[Dataset entries]
########

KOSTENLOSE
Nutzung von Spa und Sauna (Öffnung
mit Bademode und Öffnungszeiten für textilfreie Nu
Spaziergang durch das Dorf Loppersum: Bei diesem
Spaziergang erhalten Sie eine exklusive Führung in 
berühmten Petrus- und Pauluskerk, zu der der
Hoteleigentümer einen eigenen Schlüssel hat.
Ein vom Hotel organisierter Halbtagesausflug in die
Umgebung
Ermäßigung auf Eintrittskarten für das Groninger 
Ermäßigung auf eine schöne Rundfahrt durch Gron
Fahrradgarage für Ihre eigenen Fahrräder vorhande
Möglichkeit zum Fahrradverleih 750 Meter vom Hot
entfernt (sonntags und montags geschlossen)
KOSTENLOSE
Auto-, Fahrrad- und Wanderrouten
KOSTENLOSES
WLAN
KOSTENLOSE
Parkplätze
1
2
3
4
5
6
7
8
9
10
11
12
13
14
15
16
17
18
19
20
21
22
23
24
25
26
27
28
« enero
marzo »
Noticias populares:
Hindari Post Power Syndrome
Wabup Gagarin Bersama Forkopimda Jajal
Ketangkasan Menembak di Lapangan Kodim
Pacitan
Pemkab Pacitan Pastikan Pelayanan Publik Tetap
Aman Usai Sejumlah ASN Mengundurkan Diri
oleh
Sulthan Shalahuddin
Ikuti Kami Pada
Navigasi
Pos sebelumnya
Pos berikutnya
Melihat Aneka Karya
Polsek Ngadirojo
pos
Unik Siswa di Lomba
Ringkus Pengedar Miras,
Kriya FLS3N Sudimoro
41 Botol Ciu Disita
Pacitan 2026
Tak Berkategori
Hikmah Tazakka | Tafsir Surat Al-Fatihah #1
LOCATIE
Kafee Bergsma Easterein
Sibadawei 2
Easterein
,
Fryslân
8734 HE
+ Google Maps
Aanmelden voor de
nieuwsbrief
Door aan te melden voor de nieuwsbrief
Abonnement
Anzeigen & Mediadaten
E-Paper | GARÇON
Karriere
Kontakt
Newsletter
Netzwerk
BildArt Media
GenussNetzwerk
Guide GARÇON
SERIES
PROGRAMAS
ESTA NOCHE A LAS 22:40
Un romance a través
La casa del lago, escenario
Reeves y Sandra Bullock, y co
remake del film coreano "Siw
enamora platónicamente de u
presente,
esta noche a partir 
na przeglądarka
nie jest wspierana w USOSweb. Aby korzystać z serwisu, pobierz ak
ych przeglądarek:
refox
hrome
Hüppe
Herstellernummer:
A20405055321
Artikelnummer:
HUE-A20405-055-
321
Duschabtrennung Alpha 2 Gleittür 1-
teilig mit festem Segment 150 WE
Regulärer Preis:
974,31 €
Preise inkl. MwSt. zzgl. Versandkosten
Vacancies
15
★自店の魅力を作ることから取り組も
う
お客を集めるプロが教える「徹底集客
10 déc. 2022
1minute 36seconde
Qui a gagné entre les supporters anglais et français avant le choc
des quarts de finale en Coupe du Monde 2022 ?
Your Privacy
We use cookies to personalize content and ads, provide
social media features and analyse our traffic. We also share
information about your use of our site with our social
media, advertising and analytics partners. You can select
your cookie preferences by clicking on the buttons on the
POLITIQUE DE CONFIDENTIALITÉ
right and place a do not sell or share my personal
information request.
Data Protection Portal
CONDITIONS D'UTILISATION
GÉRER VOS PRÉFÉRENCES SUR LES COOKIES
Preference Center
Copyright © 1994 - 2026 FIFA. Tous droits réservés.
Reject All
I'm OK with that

########

**Aim of the task**
Whenever the string "durch" turns up in a line above, copy that line out.

**Answer to this problem**
Spaziergang durch das Dorf Loppersum: Bei diesem
Ermäßigung auf eine schöne Rundfahrt durch Gron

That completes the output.